I don’t have a sweet tooth at all, and not really a fan of savoury dishes with a sweet element – sour and bitter, that’s me! However, there are some very sweet things which I really love, which goes completely against me being not a sweet person – baklava, Turkish delight, chocolate and ginger and something I’ve not had for many years, deep coconut tarts! I wonder if I can find a recipe for them.
The reason i’m thinking about sweet things is that i came across an interesting recipe, which finished with the line that an ingredient can be added ‘If the sweetness is not objected to.’ I think I would have to taste it before I decided, and here is the recipe – I have rewritten it in a normal form, as The A1 Cookery Book which I have taken it from did not list the ingredients separately but just included them in the instructions – which are not exactly helpful, to be honest:
- some fine Spanish chestnuts – enough to have ¾ lb when they have been prepared as below; reserve the water they have been boiled in
- good stock (maybe vegetable or chicken as it sees to be a light soup with a delicate flavour) a quart to each ¾ lb prepared chestnuts
- the proper quantity of stock (whatever that is, I am guessing sufficient to make the soup as thick as you want it)
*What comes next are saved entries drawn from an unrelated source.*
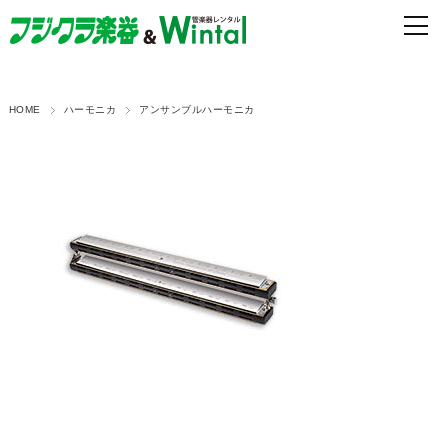
HOME
ハーモニカ
アンサンブルハーモニカ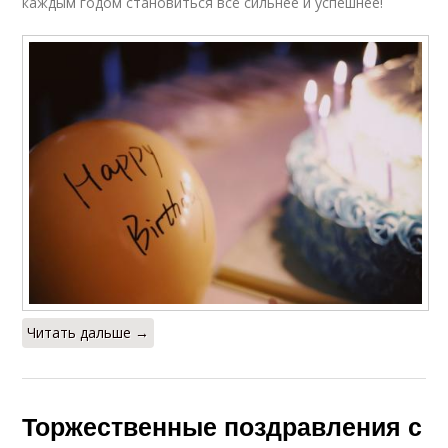
каждым годом становиться всё сильнее и успешнее!
Читать дальше →
Торжественные поздравления с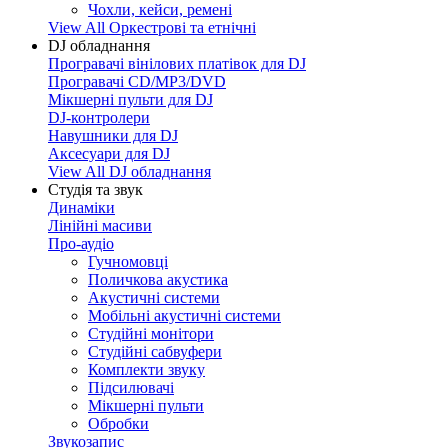
Чохли, кейси, ремені
View All Оркестрові та етнічні
DJ обладнання
Програвачі вінілових платівок для DJ
Програвачі CD/MP3/DVD
Мікшерні пульти для DJ
DJ-контролери
Навушники для DJ
Аксесуари для DJ
View All DJ обладнання
Студія та звук
Динаміки
Лінійні масиви
Про-аудіо
Гучномовці
Поличкова акустика
Акустичні системи
Мобільні акустичні системи
Студійні монітори
Студійні сабвуфери
Комплекти звуку
Підсилювачі
Мікшерні пульти
Обробки
Звукозапис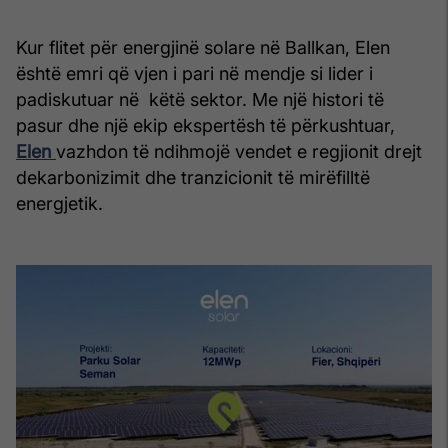
Kur flitet për energjinë solare në Ballkan, Elen
është emri që vjen i pari në mendje si lider i
padiskutuar në këtë sektor. Me një histori të
pasur dhe një ekip ekspertësh të përkushtuar,
Elen
vazhdon të ndihmojë vendet e regjionit drejt
dekarbonizimit dhe tranzicionit të mirëfilltë
energjetik.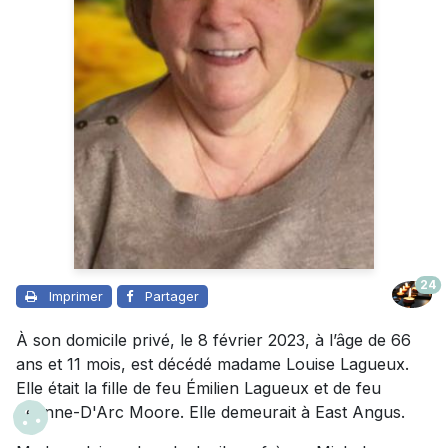
24
Imprimer
Partager
À son domicile privé, le 8 février 2023, à l’âge de 66
ans et 11 mois, est décédé madame Louise Lagueux.
Elle était la fille de feu Émilien Lagueux et de feu
Jeanne-D'Arc Moore. Elle demeurait à East Angus.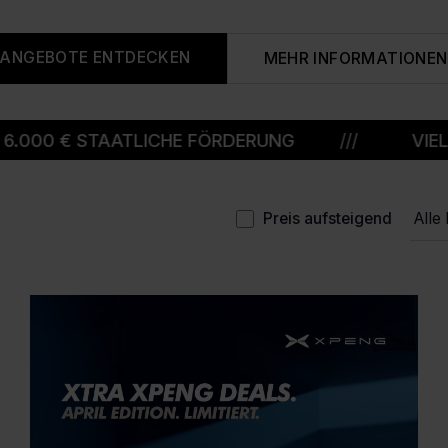
ANGEBOTE ENTDECKEN
MEHR INFORMATIONEN
€ STAATLICHE FÖRDERUNG
///
VIELE SOFO
Preis aufsteigend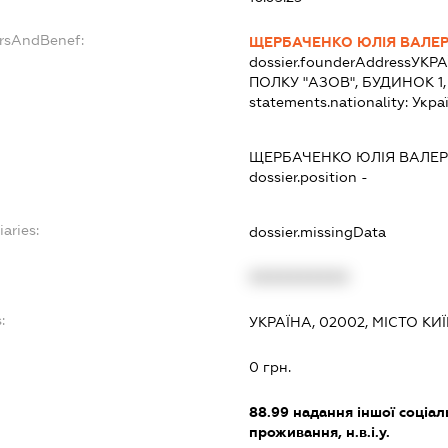
ersAndBenef:
ЩЕРБАЧЕНКО ЮЛІЯ ВАЛЕР
dossier.founderAddress
УКРА
ПОЛКУ "АЗОВ", БУДИНОК 1,
statements.nationality:
Укра
ЩЕРБАЧЕНКО ЮЛІЯ ВАЛЕР
dossier.position -
iaries:
dossier.missingData
XXXXXXXXXX
:
УКРАЇНА, 02002, МІСТО КИ
0 грн.
88.99
надання іншої соціал
проживання, н.в.і.у.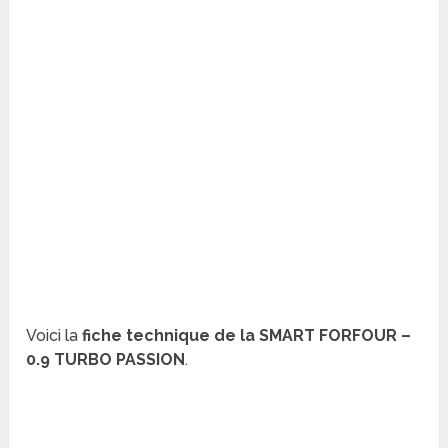
Voici la
fiche technique de la SMART FORFOUR –
0.9 TURBO PASSION
.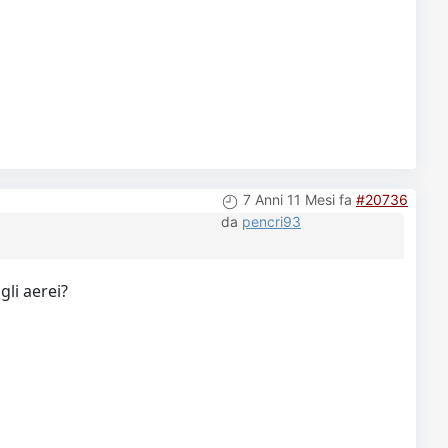
7 Anni 11 Mesi fa
#20736
da
pencri93
gli aerei?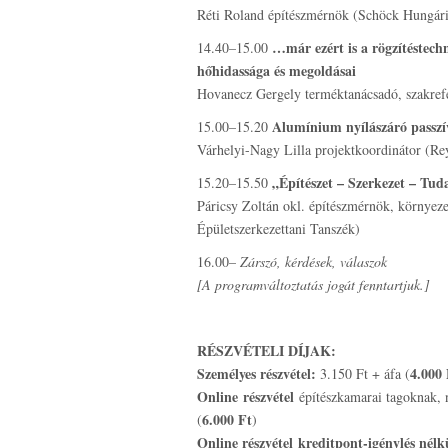
Réti Roland építészmérnök (Schöck Hungári
…már ezért is a rögzítéstech
14.40–15.00
hőhidassága és megoldásai
Hovanecz Gergely terméktanácsadó, szakrefe
Alumínium nyílászáró passzí
15.00–15.20
Várhelyi-Nagy Lilla projektkoordinátor (R
„Építészet – Szerkezet – Tud
15.20–15.50
Páricsy Zoltán okl. építészmérnök, környez
Épületszerkezettani Tanszék)
16.00–
Zárszó, kérdések, válaszok
[A programváltoztatás jogát fenntartjuk.]
RÉSZVÉTELI DÍJAK:
Személyes részvétel:
4.000 
3.150 Ft + áfa (
Online
részvétel
építészkamarai tagoknak, 
6.000 Ft
(
)
Online részvétel
kreditpont-igénylés nélk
- sufficient mace, cayenne and salt (again a matter of taste, but as this book is designed for novice cooks I don’t think that is very helpful!)
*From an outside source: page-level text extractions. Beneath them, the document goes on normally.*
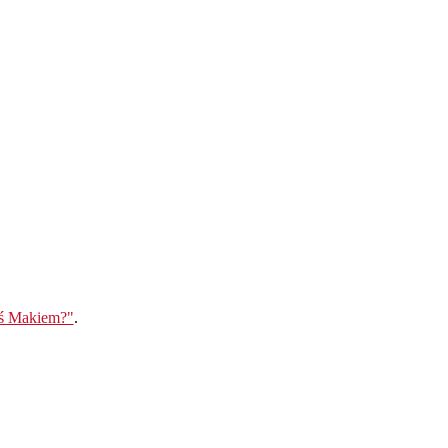
eś Makiem?"
.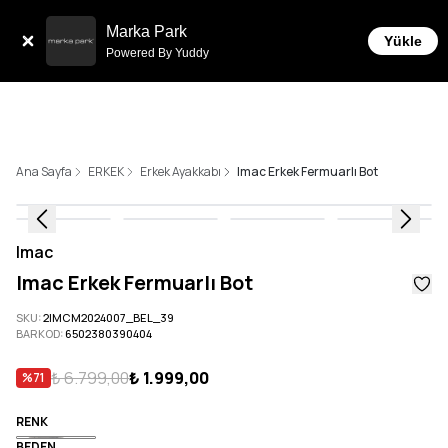
Tüm Siparişlerde 6 Taksit İmkanı!
Marka Park
Yükle
Powered By Yuddy
Ana Sayfa
ERKEK
Erkek Ayakkabı
Imac Erkek Fermuarlı Bot
Imac
Imac Erkek Fermuarlı Bot
SKU
:
2IMCM2024007_BEL_39
BARKOD
:
6502380390404
₺ 6.799,00
₺ 1.999,00
%
71
RENK
BEDEN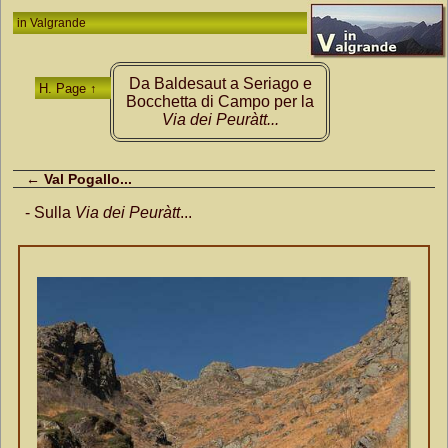
in
Valgrande
Da Baldesaut a Seriago e
H. Page ↑
Bocchetta di Campo per la
Via dei Peuràtt...
← Val Pogallo...
- Sulla
Via dei Peuràtt
...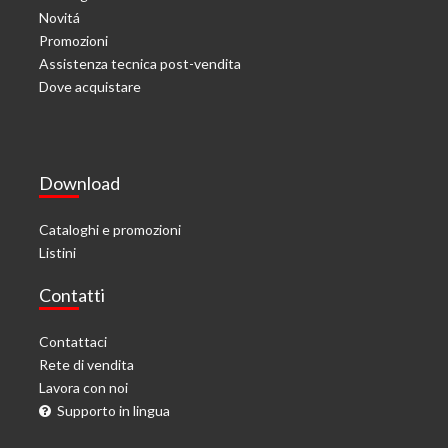
Novitá
Promozioni
Assistenza tecnica post-vendita
Dove acquistare
Download
Cataloghi e promozioni
Listini
Contatti
Contattaci
Rete di vendita
Lavora con noi
Supporto in lingua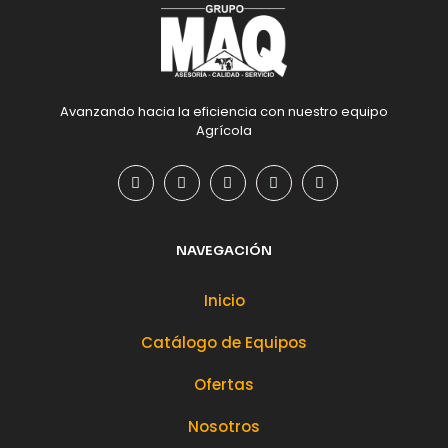
Avanzando hacia la eficiencia con nuestro equipo
Agrícola
NAVEGACIÓN
Inicio
Catálogo de Equipos
Ofertas
Nosotros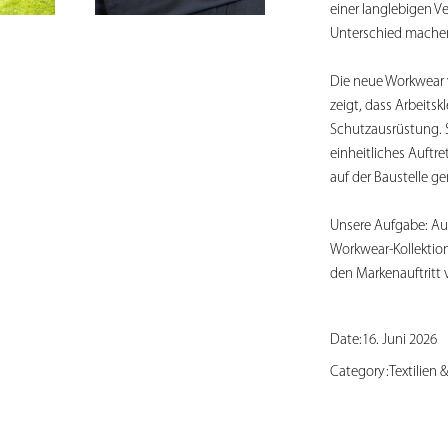
einer langlebigen V
Unterschied mache
Die neue Workwear 
zeigt, dass Arbeitsk
Schutzausrüstung. S
einheitliches Auftr
auf der Baustelle g
Unsere Aufgabe: Au
Workwear-Kollektio
den Markenauftritt 
Date:
16. Juni 2026
Category:
Textilien 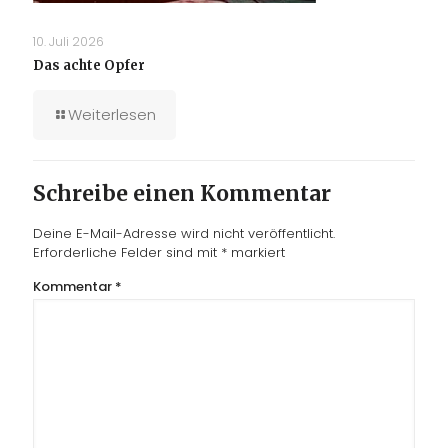
10. Juli 2026
Das achte Opfer
Weiterlesen
Schreibe einen Kommentar
Deine E-Mail-Adresse wird nicht veröffentlicht.
Erforderliche Felder sind mit
*
markiert
Kommentar
*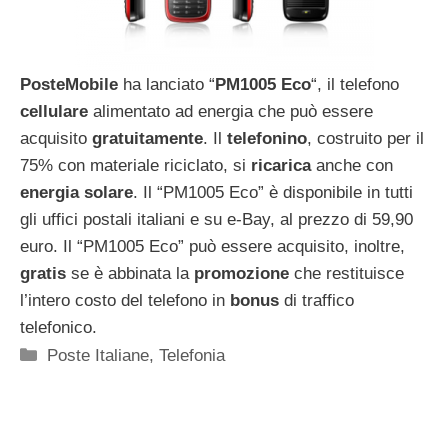
PosteMobile
ha lanciato “
PM1005 Eco
“, il telefono
cellulare
alimentato ad energia che può essere
acquisito
gratuitamente
. Il
telefonino
, costruito per il
75% con materiale riciclato, si
ricarica
anche con
energia solare
. Il “PM1005 Eco” è disponibile in tutti
gli uffici postali italiani e su e-Bay, al prezzo di 59,90
euro. Il “PM1005 Eco” può essere acquisito, inoltre,
gratis
se è abbinata la
promozione
che restituisce
l’intero costo del telefono in
bonus
di traffico
telefonico.
Categorie
Poste Italiane
,
Telefonia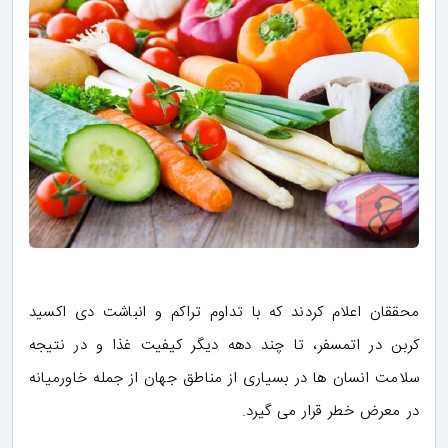
محققان اعلام کردند که با تداوم تراکم و انباشت دی اکسید
کربن در اتمسفر، تا چند دهه دیگر کیفیت غذا و در نتیجه
سلامت انسان ها در بسیاری از مناطق جهان از جمله خاورمیانه
در معرض خطر قرار می گیرد.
- ¼ pint of cream (surely that depends on the amount of soup? I guess again it should be what you think of as ‘sufficient’!)
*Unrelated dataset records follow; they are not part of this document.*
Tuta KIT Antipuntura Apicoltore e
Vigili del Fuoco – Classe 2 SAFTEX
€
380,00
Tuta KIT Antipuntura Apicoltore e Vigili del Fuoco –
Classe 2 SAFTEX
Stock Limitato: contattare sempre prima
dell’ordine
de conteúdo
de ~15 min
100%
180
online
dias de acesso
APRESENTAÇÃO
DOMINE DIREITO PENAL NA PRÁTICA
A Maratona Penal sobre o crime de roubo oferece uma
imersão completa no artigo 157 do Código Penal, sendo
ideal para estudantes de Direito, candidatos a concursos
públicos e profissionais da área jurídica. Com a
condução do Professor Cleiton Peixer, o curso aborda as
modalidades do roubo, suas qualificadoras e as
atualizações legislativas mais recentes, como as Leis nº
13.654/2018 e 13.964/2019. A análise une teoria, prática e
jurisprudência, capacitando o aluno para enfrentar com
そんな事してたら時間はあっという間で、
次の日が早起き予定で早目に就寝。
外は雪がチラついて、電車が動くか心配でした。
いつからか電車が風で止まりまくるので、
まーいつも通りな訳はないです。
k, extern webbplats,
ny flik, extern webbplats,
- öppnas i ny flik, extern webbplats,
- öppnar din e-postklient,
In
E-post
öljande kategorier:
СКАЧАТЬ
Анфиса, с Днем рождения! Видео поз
- stock retained from boiling chestnuts to begin with
- take the outer casing from the chestnuts and throw them in large pan of warm water
- increase the heat and as it comes to the boil, remove the chestnuts and peel them quickly, putting them in cold water as you do so
- take ¾ lb chestnuts and cover them with good stock, stew gently for 1 hour or until they break when touched gently by a fork
- drain, retaining stock, pound smoothly and rub through a sieve
- mix them with a proper quantity of stock (different stock I think) add spices to taste
- stir often until it boils
- ¼ pint of cream will greatly improve the soup
- part of the stock in which the chestnuts have boiled (to begin with, (the first time, after they have been skinned? Not sure) can be used for the soup If the sweetness is not objected to
This is another recipe which sounds interesting, but would need to be practised on the family before offering to guests!
It does make me wonder how a novice cook who is expecting this book to be “written in the simplest possible manner to help the inexperienced” as the subtitle says, could actually cope successfully with recipes written like this. I thank back to my aunty and to my mum who were both excellent, fantastic cooks; in the first days of their marriages, each had disasters which were recounted with humour:
Aunty Beryl was making brandy snaps – those fine ‘biscuits which come out of the oven soft and are rolled round something like the handle of a wooden spoon to cool, harden and form a tube which will be filled with cream. She looked at her recipe book (probably Mrs Beeton) and saw her mixture made 24 brandy snaps – but she only had one wooden spoon. She went round all the neighbours borrowing wooden spoons… of course she only really needed one as the snaps were made one at a time! It was also Aunty Beryl who, when doing her first grocery shop and having no idea of the quantities of things, ordered a pound of ground pepper – which probably lasted her until her children were grown up!
My mum, who became the finest pastry cook, made an apple pie for my dad which was inedible… I tell the story here:
Of course the chestnuts in my featured image are horse chestnuts, not edible ones!